#### Dataset records:
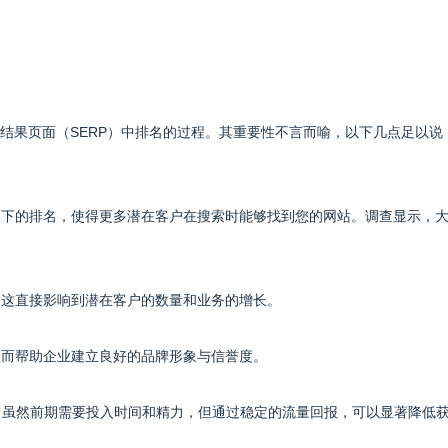
结果页面（SERP）中排名的过程。其重要性不言而喻，以下几点足以说
键词下的排名，使得更多潜在客户在搜索时能够找到您的网站。调查显示，
，这直接影响到潜在客户的数量和业务的增长。
从而帮助企业建立良好的品牌形象与信誉度。
资，虽然前期需要投入时间和精力，但通过稳定的流量回报，可以显著降低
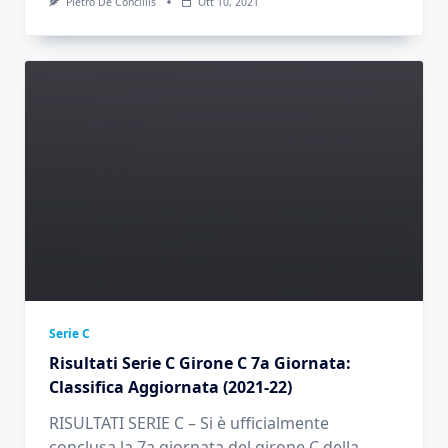
Pietro De Conciliis
Ott 10, 2021
Serie C
Risultati Serie C Girone C 7a Giornata:
Classifica Aggiornata (2021-22)
RISULTATI SERIE C – Si è ufficialmente
conclusa la 7a giornata del girone C della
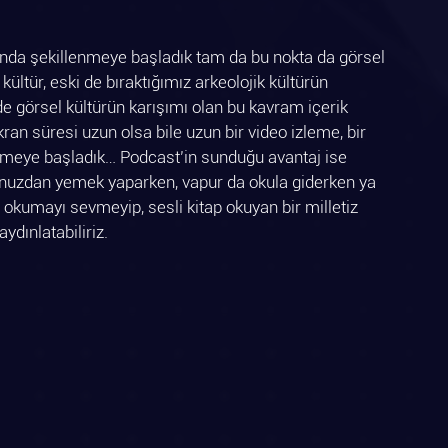
afında şekillenmeye başladık tam da bu nokta da görsel 
 kültür, eski de bıraktığımız arkeolojik kültürün 
 de görsel kültürün karışımı olan bu kavram içerik 
Ekran süresi uzun olsa bile uzun bir video izleme, bir 
 etmeye başladık… Podcast’in sunduğu avantaj ise 
nunuzdan yemek yaparken, vapur da okula giderken ya 
p okumayı sevmeyip, sesli kitap okuyan bir milletiz 
dınlatabiliriz.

#### How to complete this task:
Transcribe each entry exactly; images stay out.

#### Response area:
结果页面（SERP）中排名的过程。其重要性不言而喻，以下几点足以说
键词下的排名，使得更多潜在客户在搜索时能够找到您的网站。调查显示，
，这直接影响到潜在客户的数量和业务的增长。
从而帮助企业建立良好的品牌形象与信誉度。
资，虽然前期需要投入时间和精力，但通过稳定的流量回报，可以显著降低
Pietro De Conciliis
Ott 10, 2021
Serie C
Risultati Serie C Girone C 7a Giornata:
Classifica Aggiornata (2021-22)
RISULTATI SERIE C – Si è ufficialmente
conclusa la 7a giornata del girone C della
afında şekillenmeye başladık tam da bu nokta da görsel 
 kültür, eski de bıraktığımız arkeolojik kültürün 
 de görsel kültürün karışımı olan bu kavram içerik 
Ekran süresi uzun olsa bile uzun bir video izleme, bir 
 etmeye başladık… Podcast’in sunduğu avantaj ise 
nunuzdan yemek yaparken, vapur da okula giderken ya 
p okumayı sevmeyip, sesli kitap okuyan bir milletiz 
dınlatabiliriz.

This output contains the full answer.